A physician is conducting a double-blind randomized controlled trial to determine the effect of a new cream in reducing the risk of relapse in chronic recurrent atopic dermatitis. A total of 30 patients with moderate to severe atopic dermatitis who were experiencing a flare are randomly divided into 2 groups: 15 patients will receive the new cream, and 15 patients will receive emollient alone. The rate of relapse after 2 weeks of treatment is 25% in the group who received the new cream and 50% in the group who received emollient alone. However, the difference is found to be not statistically significant (p = 0.14). The physician concludes that use of the new cream does not reduce the risk of relapse in chronic recurrent atopic dermatitis. Which of the following is most likely to explain the results of the study?
Statistical power represents a study's strength to detect a difference (ie, effect size) between treatment groups when one truly exists. It depends on sample size (among other factors): studies with greater sample sizes have greater power than studies with smaller sample sizes. An excessively large sample size may determine that a clinically irrelevant difference between groups is statistically significant (ie, p < 0.05), while an inappropriately small sample may fail to determine that a clinically relevant difference between groups is statistically significant (ie, p > 0.05).
In this case, the rate of relapse in the group receiving the new cream is 25% and the rate in the group receiving the emollient alone is 50%. This represents a relative risk reduction (RRR) of 50% (ie, [50% − 25%] / 50%); therefore, the new cream reduced the risk of relapse by 50% (ie, effect size) compared to emollient alone. A 50% risk reduction may be considered clinically relevant; however, it was not statistically significant (ie, p = 0.14 > 0.05) in the study.
The most likely explanation is that the sample size (ie, 15 per group) provided insufficient power to detect the observed difference between groups (ie, effect size, RRR = 50%). A larger sample size would increase the power of the study (ie, its ability to detect the difference), and the p-value would reach statistical significance (ie, p < 0.05).
(Choice A) Ascertainment bias occurs when the results of a study are distorted by awareness of treatment assignment, as in an unblind study. This study is double-blinded, thereby minimizing potential ascertainment bias.
(Choice B) Confounding distorts the relationship between exposures (eg, treatments) and the outcome (eg, disease) of interest, and can wholly or partially account for observed effects. This study is a randomized trial, thereby minimizing potential confounding bias by generating groups that are comparable with respect to known and unknown confounding variables.

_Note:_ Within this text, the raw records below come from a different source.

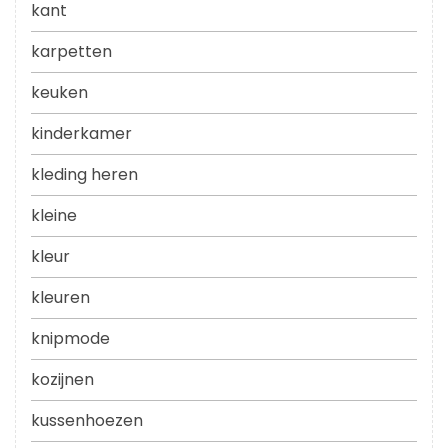
kant
karpetten
keuken
kinderkamer
kleding heren
kleine
kleur
kleuren
knipmode
kozijnen
kussenhoezen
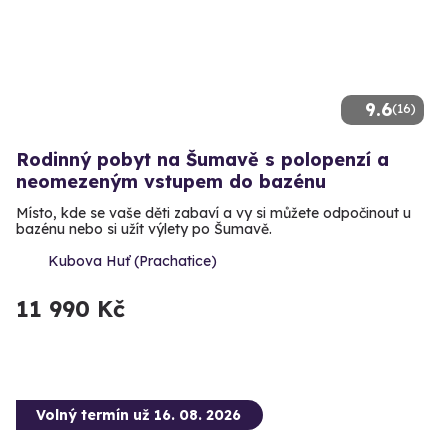
9.6
(16)
Rodinný pobyt na Šumavě s polopenzí a
neomezeným vstupem do bazénu
Místo, kde se vaše děti zabaví a vy si můžete odpočinout u
bazénu nebo si užít výlety po Šumavě.
Kubova Huť (Prachatice)
11 990 Kč
Volný termín už 16. 08. 2026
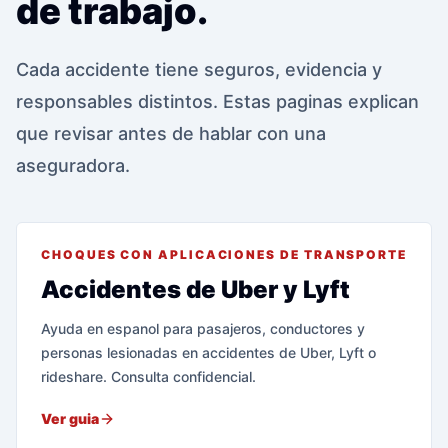
de trabajo.
Cada accidente tiene seguros, evidencia y
responsables distintos. Estas paginas explican
que revisar antes de hablar con una
aseguradora.
CHOQUES CON APLICACIONES DE TRANSPORTE
Accidentes de Uber y Lyft
Ayuda en espanol para pasajeros, conductores y
personas lesionadas en accidentes de Uber, Lyft o
rideshare. Consulta confidencial.
Ver guia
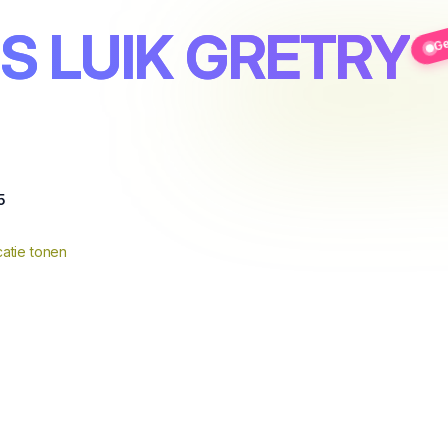
TS LUIK GRETRY
Ge
5
atie tonen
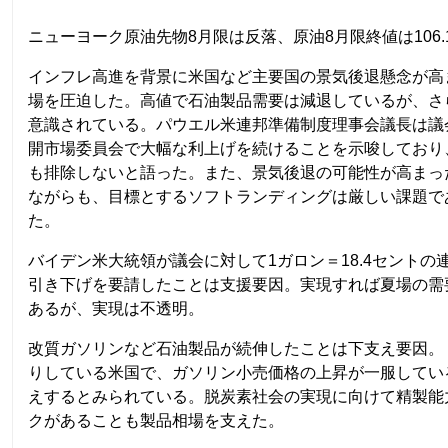
ニューヨーク原油先物8月限は反落、原油8月限終値は106.1
インフレ高進を背景に米国など主要国の景気後退懸念が高
場を圧迫した。高値で石油製品需要は減退しているが、さ
意識されている。パウエル米連邦準備制度理事会議長は議
開市場委員会で大幅な利上げを続けることを示唆しており
も排除しないと語った。また、景気後退の可能性が高まっ
ながらも、目標とするソフトランディングは厳しい課題で
た。
バイデン米大統領が議会に対して1ガロン＝18.4セントの
引き下げを要請したことは支援要因。実現すれば夏場の需
あるが、実現は不透明。
改質ガソリンなど石油製品が続伸したことは下支え要因。
りしている米国で、ガソリン小売価格の上昇が一服してい
えするとみられている。脱炭素社会の実現に向けて精製能
クがあることも製品相場を支えた。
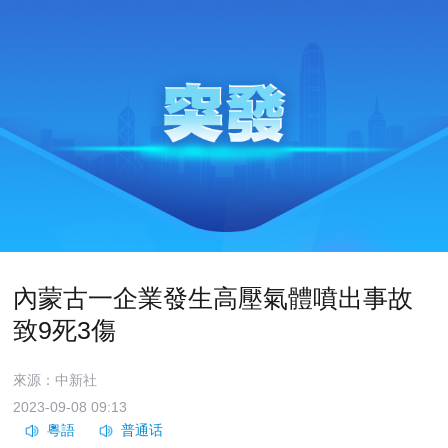
內蒙古一企業發生高壓氣體噴出事故
致9死3傷
來源：中新社
2023-09-08 09:13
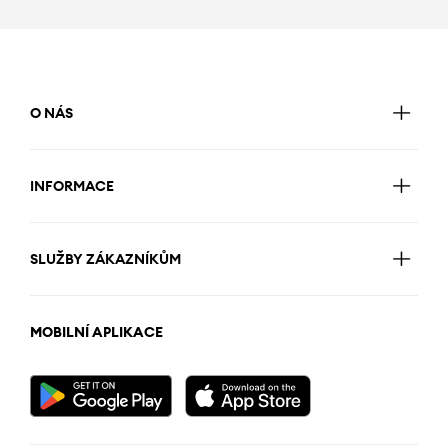
O NÁS
INFORMACE
SLUŽBY ZÁKAZNÍKŮM
MOBILNÍ APLIKACE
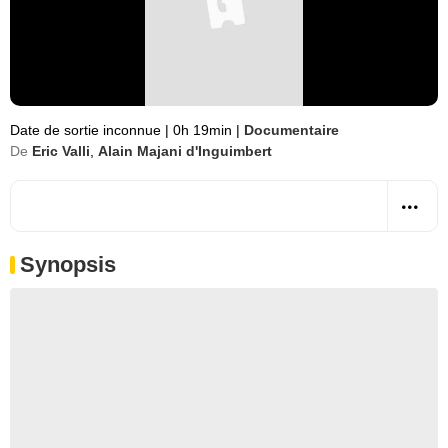
Date de sortie inconnue
|
0h 19min
|
Documentaire
De
Eric Valli
,
Alain Majani d'Inguimbert
Synopsis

(Choice C) Ecological fallacy occurs when conclusions are made about individuals based on studies where the unit of analysis is a group (ie, the conclusions of a study assessing population groups do not necessarily apply to individuals). In this study, the unit of analysis is the individual, not the group.
(Choice E) Recall bias results from the inaccurate recollection of past exposure status. It is a potential problem for case-control studies, particularly when questionnaires are used to inquire about distant past exposure. However, this study is an experiment in which patients are exposed to treatments and then assessed for the outcome.
Educational objective:
An inappropriately small sample will fail to identify important clinically significant differences as statistically significant because of a lack of sufficient statistical power.